It is the very first time (in historic data) that Griffon Vulture colonizes an European island by natural ways.
Majorca is a 3.600 square kilometres island in the Mediterranean Sea. It is the major Balearic Island, in Spain. Despite it is a main holiday destination it is preserving a variety of wildlife within its territory.
There are two species of vultures that currently breeds in Majorca; Egyptian Vulture (Neophron percnopterus) and Black Vulture (Aegypius monachus). Both species have small but stable populations in the Majorcan mountainous areas. Very soon it could be a third species of nesting vulture in the island.
It was October 30th, 2008 when up to 800 Griffon Vultures (Gyps fulvus) were recorded in south-eastern Spain. They mainly were juveniles and some of them were marked with yellow wing-bands. At this time a low-pressure area was accelerating winds from high to low pressure areas. One day later, a 70 individuals large flock was recorded in Menorca. It was the first record of this species in this small Balearic Island. In November 12th, 2008 numbers of Griffon Vulture were detected in Majorca. Since that day until today there a numerous group of Griffon living in Majorca.

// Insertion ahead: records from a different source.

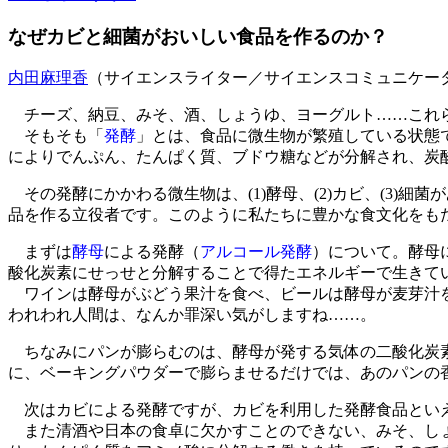
なぜカビと細菌がおいしい食品を作るのか？
内田麻理香
（サイエンスライター／サイエンスコミュニケー
チーズ、納豆、みそ、酒、しょうゆ、ヨーグルト……これら
そもそも「
発酵
」とは、食品に微生物が繁殖している状態
によりでんぷん、たんぱく質、ブドウ糖などが分解され、炭
その発酵にかかわる微生物は、(1)酵母、(2)カビ、(3)
品を作る立役者です。このように私たちに豊かな食文化をも
まずは
酵母
による発酵（
アルコール発酵
）について。酵母
酸化炭素にせっせと分解することで得たエネルギーで生きて
ワインは酵母がぶどう果汁を食べ、ビールは酵母が麦芽汁を
われわれ人間は、なんか罪深い気がしますね……。
ちなみにパンが膨らむのは、酵母が発する気体の二酸化炭素
に、ベーキングパウダーで膨らませるだけでは、あのパンの
次はカビによる発酵ですが、カビを利用した発酵食品といえ
また清酒や日本の食卓に欠かすことのできない、みそ、し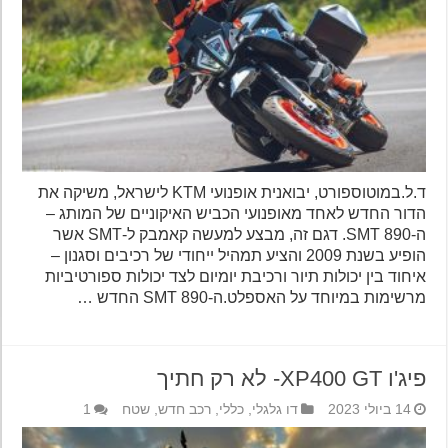
ד.ל.במוטוספורט, יבואנית אופנועי KTM לישראל, משיקה את
הדור החדש לאחד מאופנועי הכביש האיקוניים של המותג –
ה-890 SMT. דגם זה, מבצע למעשה קאמבק ל-SMT אשר
הופיע בשנת 2009 והציע תמהיל ייחודי של רכיבים וסגנון –
איחוד בין יכולות תיור ורכיבת יומיום לצד יכולות ספורטיביות
מרשימות במיוחד על האספלט.ה-890 SMT החדש …
פיג'ו XP400 GT- לא רק חתיך
14 ביולי 2023
דו גלגלי
,
כללי
,
רכב חדש
,
שטח
1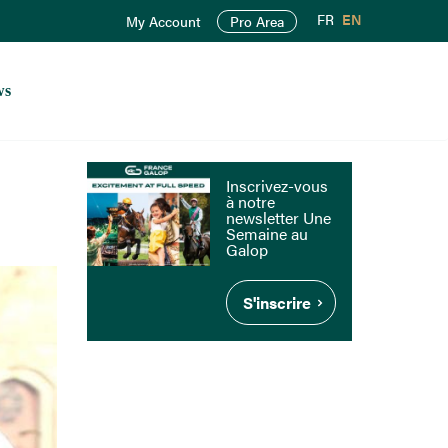
FR
EN
My Account
Pro Area
ws
Inscrivez-vous
à notre
newsletter Une
Semaine au
Galop
S'inscrire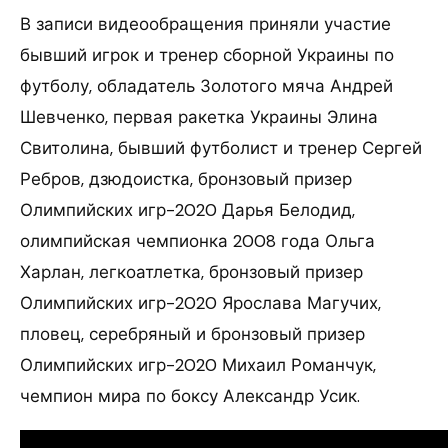
В записи видеообращения приняли участие
бывший игрок и тренер сборной Украины по
футболу, обладатель Золотого мяча Андрей
Шевченко, первая ракетка Украины Элина
Свитолина, бывший футболист и тренер Сергей
Ребров, дзюдоистка, бронзовый призер
Олимпийских игр-2020 Дарья Белодид,
олимпийская чемпионка 2008 года Ольга
Харлан, легкоатлетка, бронзовый призер
Олимпийских игр-2020 Ярослава Магучих,
пловец, серебряный и бронзовый призер
Олимпийских игр-2020 Михаил Романчук,
чемпион мира по боксу Александр Усик.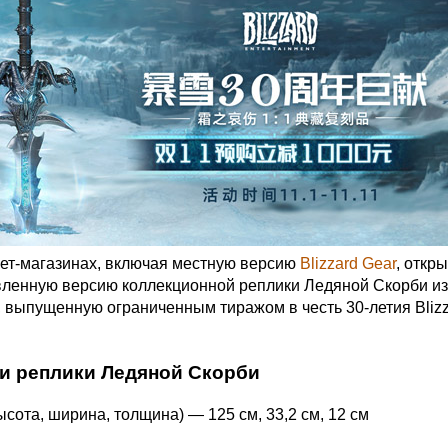
нет-магазинах, включая местную версию
Blizzard Gear
, откр
вленную версию коллекционной реплики Ледяной Скорби из
t, выпущенную ограниченным тиражом в честь 30-летия Bliz
и реплики Ледяной Скорби
сота, ширина, толщина) — 125 см, 33,2 см, 12 см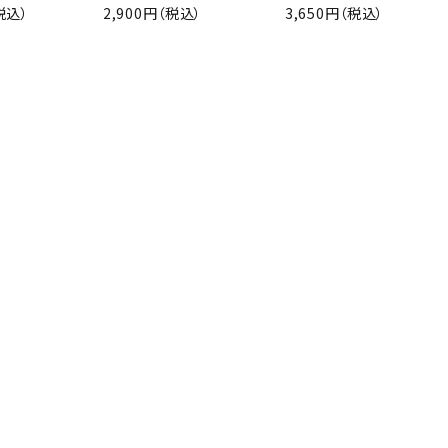
税込）
2,900円（税込）
3,650円（税込）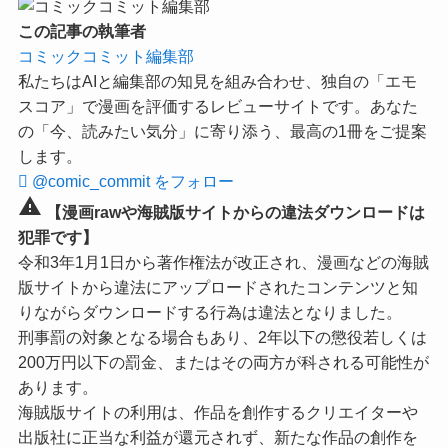
この記事の執筆者
コミックコミット編集部
私たちはAIと編集部の知見を組み合わせ、独自の「エモ
スコア」で漫画を評価するレビューサイトです。あなた
の「今、読みたい気分」に寄り添う、最高の1冊をご提案
します。
@comic_commit をフォロー
warning
【漫画rawや海賊版サイトからの違法ダウンロードは
犯罪です】
令和3年1月1日から著作権法が改正され、漫画などの海賊
版サイトから違法にアップロードされたコンテンツと知
りながらダウンロードする行為は違法となりました。
刑事罰の対象となる場合もあり、2年以下の懲役若しくは
200万円以下の罰金、またはその両方が科される可能性が
あります。
海賊版サイトの利用は、作品を創作するクリエイターや
出版社に正当な利益が還元されず、新たな作品の創作を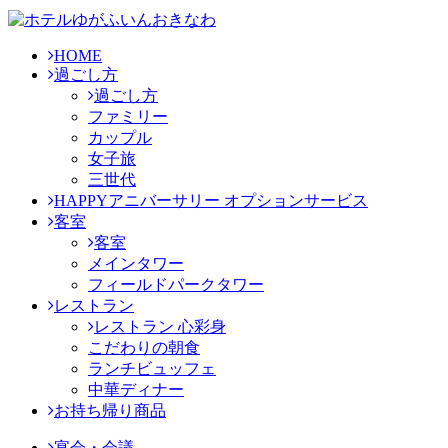
HOME
過ごし方
過ごし方
ファミリー
カップル
女子旅
三世代
HAPPYアニバーサリー オプションサービス
客室
客室
メインタワー
フィールドパークタワー
レストラン
レストラン 心彩身
こだわりの朝食
ランチビュッフェ
中華ディナー
お持ち帰り商品
宴会・会議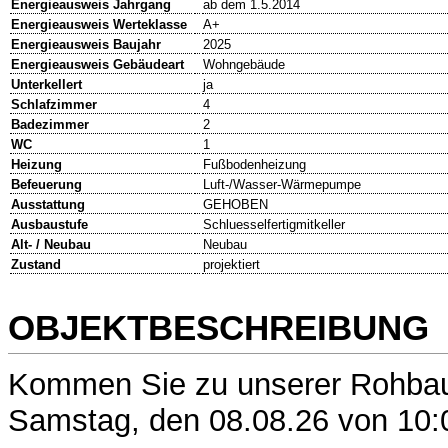
Energieausweis Jahrgang
ab dem 1.5.2014
Energieausweis Werteklasse
A+
Energieausweis Baujahr
2025
Energieausweis Gebäudeart
Wohngebäude
Unterkellert
ja
Schlafzimmer
4
Badezimmer
2
WC
1
Heizung
Fußbodenheizung
Befeuerung
Luft-/Wasser-Wärmepumpe
Ausstattung
GEHOBEN
Ausbaustufe
Schluesselfertigmitkeller
Alt- / Neubau
Neubau
Zustand
projektiert
OBJEKTBESCHREIBUNG
Kommen Sie zu unserer Rohbau
Samstag, den 08.08.26 von 10:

In November 2010 the Balearic Island Regional Government carried a census out and determined a total population of 46-59 Griffon Vulture in Majorca living in four different areas along the island’s main range of mountains. Griffon Vultures were located in all this range of mountains although bigger flocks (12-17 individuals) were found between Pollença and Valldemossa.
Any nest have been located yet although it seems clear that this population will breed soon in Majorca. Maybe 2012 will be their year and some couples try to definitely stablish in Majorca!!